_WHAT NEEDS TO BE DONE:_ Among the entries, find each line that includes the string "khác" and list it.

-------- GIVEN DATA --------

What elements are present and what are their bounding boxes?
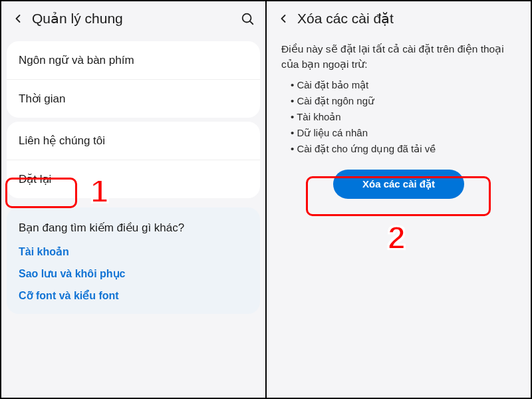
annotation-step-2: 2	[388, 222, 406, 254]
bullet-item: Cài đặt bảo mật	[291, 79, 516, 91]
back-icon[interactable]	[11, 11, 25, 26]
back-icon[interactable]	[276, 11, 291, 26]
left-panel: Quản lý chung Ngôn ngữ và bàn phím Thời …	[1, 1, 267, 398]
search-more-heading: Bạn đang tìm kiếm điều gì khác?	[19, 221, 248, 235]
settings-group-2: Liên hệ chúng tôi Đặt lại	[7, 122, 260, 198]
right-panel: Xóa các cài đặt Điều này sẽ đặt lại tất …	[267, 1, 531, 398]
left-header: Quản lý chung	[1, 1, 265, 37]
page-title: Xóa các cài đặt	[297, 11, 520, 27]
svg-line-1	[250, 21, 253, 24]
exception-list: Cài đặt bảo mật Cài đặt ngôn ngữ Tài kho…	[281, 79, 516, 155]
page-title: Quản lý chung	[32, 11, 240, 27]
reset-settings-button[interactable]: Xóa các cài đặt	[333, 170, 464, 199]
search-icon[interactable]	[240, 11, 255, 26]
row-language-keyboard[interactable]: Ngôn ngữ và bàn phím	[7, 41, 260, 79]
bullet-item: Dữ liệu cá nhân	[291, 127, 516, 139]
action-wrap: Xóa các cài đặt	[281, 170, 516, 199]
right-body: Điều này sẽ đặt lại tất cả cài đặt trên …	[267, 37, 531, 199]
row-time[interactable]: Thời gian	[7, 79, 260, 118]
row-reset[interactable]: Đặt lại	[7, 160, 260, 198]
bullet-item: Cài đặt ngôn ngữ	[291, 95, 516, 107]
reset-description: Điều này sẽ đặt lại tất cả cài đặt trên …	[281, 41, 516, 72]
right-header: Xóa các cài đặt	[267, 1, 531, 37]
row-contact-us[interactable]: Liên hệ chúng tôi	[7, 122, 260, 160]
link-backup-restore[interactable]: Sao lưu và khôi phục	[19, 267, 248, 280]
bullet-item: Tài khoản	[291, 111, 516, 123]
settings-group-1: Ngôn ngữ và bàn phím Thời gian	[7, 41, 260, 118]
search-more-section: Bạn đang tìm kiếm điều gì khác? Tài khoả…	[7, 207, 260, 314]
link-account[interactable]: Tài khoản	[19, 245, 248, 258]
bullet-item: Cài đặt cho ứng dụng đã tải về	[291, 143, 516, 155]
link-font-size-style[interactable]: Cỡ font và kiểu font	[19, 289, 248, 302]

--------

_WRITTEN ANSWER:_
search-more-heading: Bạn đang tìm kiếm điều gì khác?	[19, 221, 248, 235]
search-more-section: Bạn đang tìm kiếm điều gì khác? Tài khoả…	[7, 207, 260, 314]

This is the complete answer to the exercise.